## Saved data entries

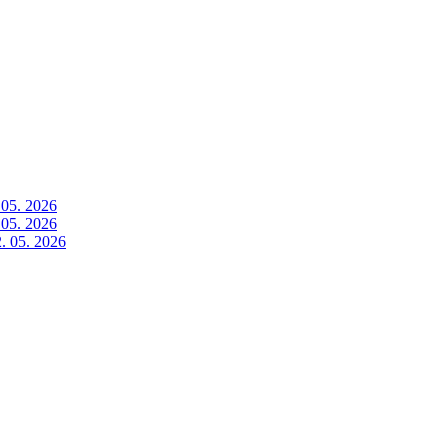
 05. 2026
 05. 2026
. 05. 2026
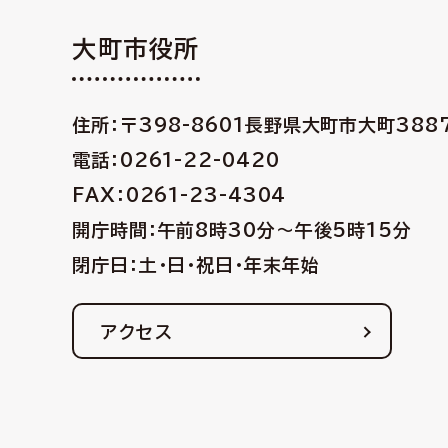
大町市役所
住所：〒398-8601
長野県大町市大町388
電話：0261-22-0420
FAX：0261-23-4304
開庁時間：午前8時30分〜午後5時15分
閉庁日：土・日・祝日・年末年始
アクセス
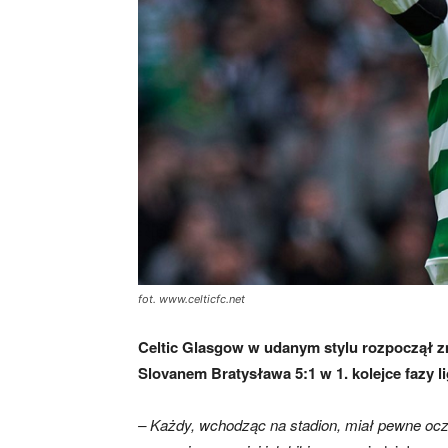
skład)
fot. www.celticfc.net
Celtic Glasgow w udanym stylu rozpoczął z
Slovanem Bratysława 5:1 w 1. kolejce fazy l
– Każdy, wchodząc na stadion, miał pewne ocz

...

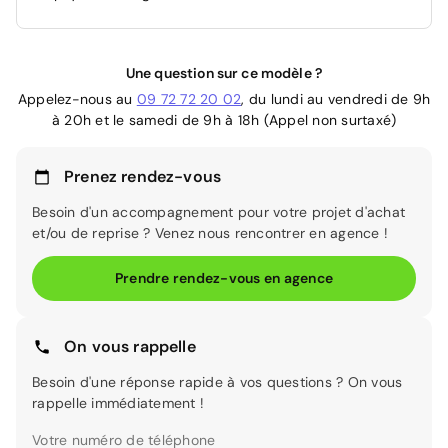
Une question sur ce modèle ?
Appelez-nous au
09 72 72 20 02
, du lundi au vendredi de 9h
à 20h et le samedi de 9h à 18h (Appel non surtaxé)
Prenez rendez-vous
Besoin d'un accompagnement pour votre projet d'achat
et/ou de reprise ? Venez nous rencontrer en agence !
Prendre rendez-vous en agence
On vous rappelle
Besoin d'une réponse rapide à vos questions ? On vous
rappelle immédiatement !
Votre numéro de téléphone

## What you are asked to do
The string "agence" appears on how many lines of the records? State the number alone.

## Output of the exercise
2